When you’re running a home business by yourself, you have to wear a lot of different hats, but you don’t want to try to wear them all at once or you’re going to run yourself ragged and drop from frustration, exasperation and exhaustion.
For example, some of the hats I have to wear during the day are:
Blogger Copywriter Web designer Email responder Advertiser Marketer Wife! Light housekeeper Receptionist (UGH) Cook (only rarely)
Fortunately, my husband and I get a cleaning crew in the house about once every other month (it’s just the two of us here and a dog, and we’re pretty clean people), so my housecleaning tasks don’t amount to much beyond picking up after myself, doing the laundry and loading/unloading the dishwasher.
And once in a while, one of us will run the vacuum or broom.
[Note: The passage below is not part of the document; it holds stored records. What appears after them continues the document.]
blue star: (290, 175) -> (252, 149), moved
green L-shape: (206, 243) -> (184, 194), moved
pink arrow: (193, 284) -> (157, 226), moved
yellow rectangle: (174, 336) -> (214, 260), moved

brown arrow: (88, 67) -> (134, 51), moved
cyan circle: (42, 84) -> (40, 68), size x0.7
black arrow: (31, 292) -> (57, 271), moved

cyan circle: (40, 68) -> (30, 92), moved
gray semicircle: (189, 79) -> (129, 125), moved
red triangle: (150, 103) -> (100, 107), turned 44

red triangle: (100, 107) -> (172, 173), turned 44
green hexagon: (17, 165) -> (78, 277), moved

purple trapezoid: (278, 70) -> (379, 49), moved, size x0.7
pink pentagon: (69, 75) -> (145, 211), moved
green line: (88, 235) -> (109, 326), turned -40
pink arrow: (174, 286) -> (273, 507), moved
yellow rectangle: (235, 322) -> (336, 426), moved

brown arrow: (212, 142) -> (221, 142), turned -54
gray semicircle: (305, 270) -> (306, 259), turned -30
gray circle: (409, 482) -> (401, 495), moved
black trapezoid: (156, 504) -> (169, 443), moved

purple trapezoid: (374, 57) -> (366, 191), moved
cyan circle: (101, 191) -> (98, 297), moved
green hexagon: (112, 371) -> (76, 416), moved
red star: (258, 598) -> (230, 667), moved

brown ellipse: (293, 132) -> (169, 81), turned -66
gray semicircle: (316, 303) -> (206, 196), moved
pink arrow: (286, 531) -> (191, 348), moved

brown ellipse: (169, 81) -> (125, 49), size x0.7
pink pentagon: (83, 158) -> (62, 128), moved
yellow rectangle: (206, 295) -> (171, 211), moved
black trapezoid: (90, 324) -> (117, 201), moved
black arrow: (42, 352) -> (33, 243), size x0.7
But if you have to add those housekeeping hats to your collection, you could get absolutely frantic in no time if your priorities aren’t written down. Me personally, I’m not a good “multitasker” by any shade of the imagination.
I have to do one thing at a time, and get it done before I start on something else. If I don’t, I won’t get anything done – or things I might get done, aren’t done correctly.
In my much younger days, I could multitask like there was no tomorrow; drove my bosses crazy! But now? I can hardly stand it when my husband interrupts me because I’m afraid I’ll lose my train of thought and forget where I was.
So when I sit down to do a project or task, I have to stick with it until it’s either at an easy breaking off point or until it’s completely done.
Whether you’re like me or you just need to put your multitasking skills to better use, here are some tips that may help you get more accomplished throughout the day.
Make your To-Do List in order of priority. For example, if you have a client project due in a few hours and you get a phone call, let your voicemail pick up the call and don’t check Facebook or email until that project is done.
Do you have a lot of clients? Keep a good filing system, either computerized or physically in a drawer, so you can find their contact information or invoice information quickly.
Nothing wastes more time than not knowing where anything is.
Make a Schedule.
Part of organization is having some type of a schedule on hand. It may not be etched in stone, but having an allotted amount of time set aside for your different projects will help keep you sane.
Do Your “Busy Work” Last.
These are the non-essential tasks like cleaning up your desk, filing – if you still use an offline file folder system, checking off things on your To-Do List and making a new one for the next day, and lastly, checking and responding to non-essential emails or phone calls and logging on to Facebook.
If you make a practice of setting up a To-Do List at the end of every day and following it the next day, eventually it’ll become a habit, and it may not even feel like you’re trying to multitask at all.